By the time Pierre Trudeau got into power, Canada was trying to reach out to deescalate increasingly dangerous provocations. The Afghan invasion by the Soviets made it difficult to make headway in more productive relationships. The elevation of Mikhail Gorbachev to Agriculture Secretary presented Canada with an opportunity when three years of poor crops from 1979 to 1981 led to increased grain sales to the Soviets. In May of 1983, it was beginning to look clear that Gorbachev was a leader to watch in the Politburo and he came to Canada for an extensive 10 day trip and was to address Parliament.

The length of time of the trip was unheard of then and it is unheard of today. Imagine it now. A superpower sends a senior member of government on a free ranging research mission. Canada set the path by having Eugene Whalen head over to Russia in 1981 and meet with Gorbachev for 90 minutes and make a formal invitation. Canada had credibility with the Soviets because it had opened the door to trade with China before Nixon did. And Canada had been increasing grain sales during three awful years of weather for the Soviets.

The man to spearhead Canada's agriculture push was Eugene Whalen. He was a long time Agriculture minister for 12 years with Pierre Trudeau. A giant of a man with a green Stetson. Never quite politically correct but always a populist and always on top of his portfolio. 

It is fair to say that Gorbachev came with a mission. He met all three political leaders of the main parties, saw Parliament with a translation in Russian and toured extensively through farms in Ontario and Alberta. The longtime Russian Ambassador Alexander Yakovlev was able to set some misconceptions aside. Gorbachev first thought a grocery store might have been set up with huge amounts of produce there just for his visit. The Ambassador was able to say that any grocery store they would randomly go to would be the same. And he did see that.

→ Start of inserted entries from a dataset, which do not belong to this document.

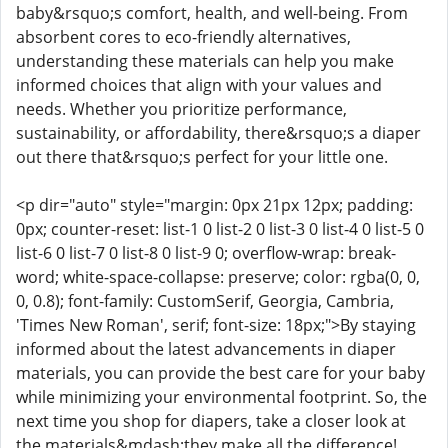
baby&rsquo;s comfort, health, and well-being. From
absorbent cores to eco-friendly alternatives,
understanding these materials can help you make
informed choices that align with your values and
needs. Whether you prioritize performance,
sustainability, or affordability, there&rsquo;s a diaper
out there that&rsquo;s perfect for your little one.
<p dir="auto" style="margin: 0px 21px 12px; padding:
0px; counter-reset: list-1 0 list-2 0 list-3 0 list-4 0 list-5 0
list-6 0 list-7 0 list-8 0 list-9 0; overflow-wrap: break-
word; white-space-collapse: preserve; color: rgba(0, 0,
0, 0.8); font-family: CustomSerif, Georgia, Cambria,
'Times New Roman', serif; font-size: 18px;">By staying
informed about the latest advancements in diaper
materials, you can provide the best care for your baby
while minimizing your environmental footprint. So, the
next time you shop for diapers, take a closer look at
the materials&mdash;they make all the difference!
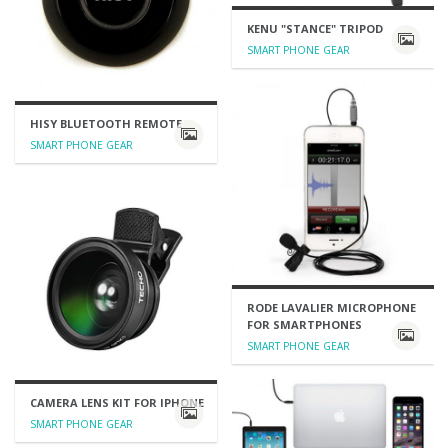
KENU "STANCE" TRIPOD
SMART PHONE GEAR
HISY BLUETOOTH REMOTE
SMART PHONE GEAR
RODE LAVALIER MICROPHONE
FOR SMARTPHONES
SMART PHONE GEAR
CAMERA LENS KIT FOR IPHONE
SMART PHONE GEAR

During the visit to Whalen's farm, Gorbachev and Yakovlev had some some time just to think and talk as they waited for the minister to return from Ottawa. Whalen's wife told them they could walk around the farm outside and they did. It is the top picture. It is here that glasnost took root according to some. Both men could see Canada had land that was familiar to them, people that felt familiar to them but systems that produced different results.

It wasn't that Canada was perfect. Far from it. The early 1980s was a time of a pretty deep recession and unemployment. Winnipeg had been hammered in 1980 with massive business closures and population leaving for Alberta and B.C. where prospects were better. Much of the manufacturing sector was looking like the rust belt. Interest rates were high and this was coming off years of stagflation. And yet to a Soviet seeing full produce areas and new cars and tractors, it must have been eye opening.

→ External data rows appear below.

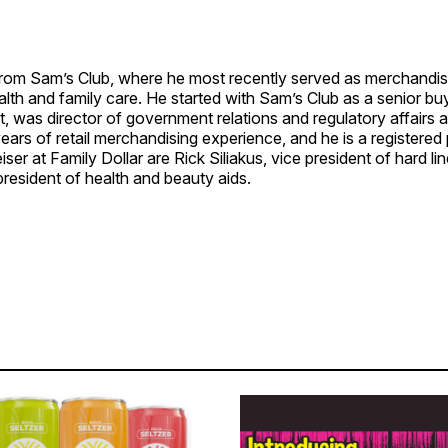
rom Sam’s Club, where he most recently served as merchandis
alth and family care. He started with Sam’s Club as a senior bu
t, was director of government relations and regulatory affairs 
ears of retail merchandising experience, and he is a registered
ser at Family Dollar are Rick Siliakus, vice president of hard li
president of health and beauty aids.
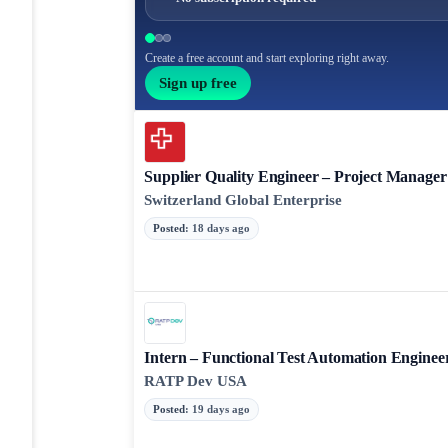
Create a free account and start exploring right away.
Sign up free
Supplier Quality Engineer – Project Manager
Switzerland Global Enterprise
Posted
:
18 days ago
Intern – Functional Test Automation Enginee
RATP Dev USA
Posted
:
19 days ago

There was real annoyance by allies about Canada reaching out to the Soviets in the 1980s but everything that came after was a result of this contact. Thatcher, Reagan and treaties and opening of the Berlin Wall all originated with a little bit thinking on a Canadian farm field.
I think Canada continued to have a different approach when it came to foreign policy even after Trudeau left. Mulroney continued a measured approach to Gorbachev and the policy on South Africa was tough but open. And often it was ahead of our allies. I'm not sure we can can say that now. We continue to bring in refugees but the pace is so slow. Our military support so timid. And our innovativeness lost.

While Russians might feel Gorbachev let them down, the opportunity lay right at Russia's door to be the most powerful member of the EU, a member of NATO and for the people to be as prosperous as any in Europe. Dreams of an old empire and mistaking corrupt Russian billionaires for state success is not success. Russian businessmen falling out of windows is what it has come down to. And thousands of Russians soldiers dead and a crime to report that it has happened.

What Gorbachev meant to Canada was a chance to see peace and prosperity. And not just for Canada but for Russia too. It still might happen but it is hard to imagine what Putin is thinking trying to re-take all the territory of the Soviet era. To what end? Perhaps a leader emerges sometime in the future that helps Russia achieve greatness that many believe was entirely possible decades ago.